Velocity Reviews - Computer Hardware Reviews

Velocity Reviews > Newsgroups > Programming > Perl > Perl Misc > Difference of * and + in regular expression

Reply
Thread Tools

Difference of * and + in regular expression

 
 
Peng Yu
Guest
Posts: n/a
 
      06-22-2008
Hi,

If I used the uncommented if-statement, I would get no match. If I
used the commend if statement otherwise, I would have the following
string as the output. I'm wondering why the regular expression with *
does not match anything?

namespace a { namespace b { namespace c {

Thanks,
Peng

$string="a namespace a { namespace b { namespace c { ";

#if ($string =~ /\s*((namespace\s+\w(\w|\d)*\s*\{\s*)+)/) {
if ($string =~ /\s*((namespace\s+\w(\w|\d)*\s*\{\s*)*)/) {
print "$1\$\n";
}
 
Reply With Quote
 
 
 
 
Gunnar Hjalmarsson
Guest
Posts: n/a
 
      06-22-2008
Peng Yu wrote:
> If I used the uncommented if-statement, I would get no match.

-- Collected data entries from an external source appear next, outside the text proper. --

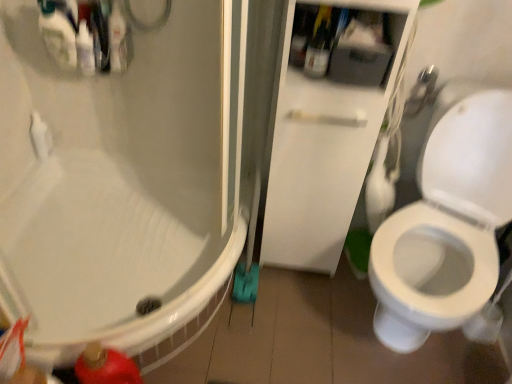 Question: Is translucent plastic bottles at upper left at the back of brushed metal showerhead at upper right?

Choices:
 (A) no
 (B) yes

Answer: (A)

Question: Is brushed metal showerhead at upper right oriented towards translucent plastic bottles at upper left?

Choices:
 (A) yes
 (B) no

Answer: (B)

Question: Can you confirm if brushed metal showerhead at upper right is taller than translucent plastic bottles at upper left?

Choices:
 (A) yes
 (B) no

Answer: (A)

Question: From a real-world perspective, is brushed metal showerhead at upper right physically below translucent plastic bottles at upper left?

Choices:
 (A) no
 (B) yes

Answer: (B)

Question: Can we say brushed metal showerhead at upper right lies outside translucent plastic bottles at upper left?

Choices:
 (A) yes
 (B) no

Answer: (A)

Question: Does brushed metal showerhead at upper right touch translucent plastic bottles at upper left?

Choices:
 (A) yes
 (B) no

Answer: (B)

Question: Does white glossy cabinet at center have a greater height compared to translucent plastic bottle at upper center?

Choices:
 (A) no
 (B) yes

Answer: (B)

Question: Is the depth of white glossy cabinet at center greater than that of translucent plastic bottle at upper center?

Choices:
 (A) no
 (B) yes

Answer: (A)

Question: Does white glossy cabinet at center have a greater width compared to translucent plastic bottle at upper center?

Choices:
 (A) yes
 (B) no

Answer: (A)

Question: Is translucent plastic bottle at upper center surrounded by white glossy cabinet at center?

Choices:
 (A) yes
 (B) no

Answer: (A)

Question: Is white glossy cabinet at center turned away from translucent plastic bottle at upper center?

Choices:
 (A) no
 (B) yes

Answer: (B)

Question: Is white glossy cabinet at center at the left side of translucent plastic bottle at upper center?

Choices:
 (A) no
 (B) yes

Answer: (A)

Question: Could you tell me if brushed metal showerhead at upper right is turned towards translucent plastic bottle at upper center?

Choices:
 (A) no
 (B) yes

Answer: (A) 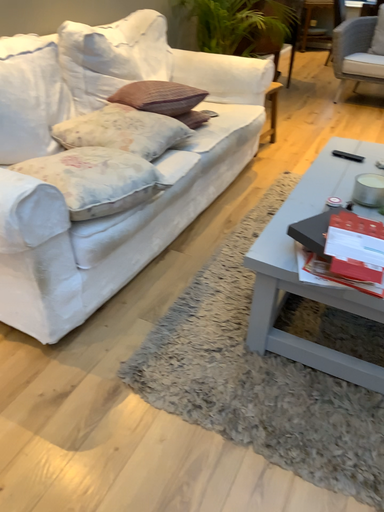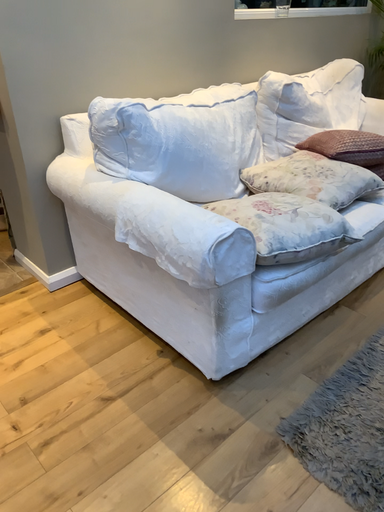 Question: Which way did the camera rotate in the video?

Choices:
 (A) rotated downward
 (B) rotated upward

Answer: (B)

Not true. $1 is defined, so the regex does match.

> $string="a namespace a { namespace b { namespace c { ";
>
> #if ($string =~ /\s*((namespace\s+\w(\w|\d)*\s*\{\s*)+)/) {
> if ($string =~ /\s*((namespace\s+\w(\w|\d)*\s*\{\s*)*)/) {
> print "$1\$\n";
> }


With the * quantifier, the regex seems to behave non-greedy, though.

--
Gunnar Hjalmarsson
Email: http://www.gunnar.cc/cgi-bin/contact.pl
 
Reply With Quote
 
 
 
 
John W. Krahn
Guest
Posts: n/a
 
      06-22-2008
Peng Yu wrote:
> Hi,
>
> If I used the uncommented if-statement, I would get no match. If I
> used the commend if statement otherwise, I would have the following
> string as the output. I'm wondering why the regular expression with *
> does not match anything?


It does match, it just doesn't match what you expected it to match.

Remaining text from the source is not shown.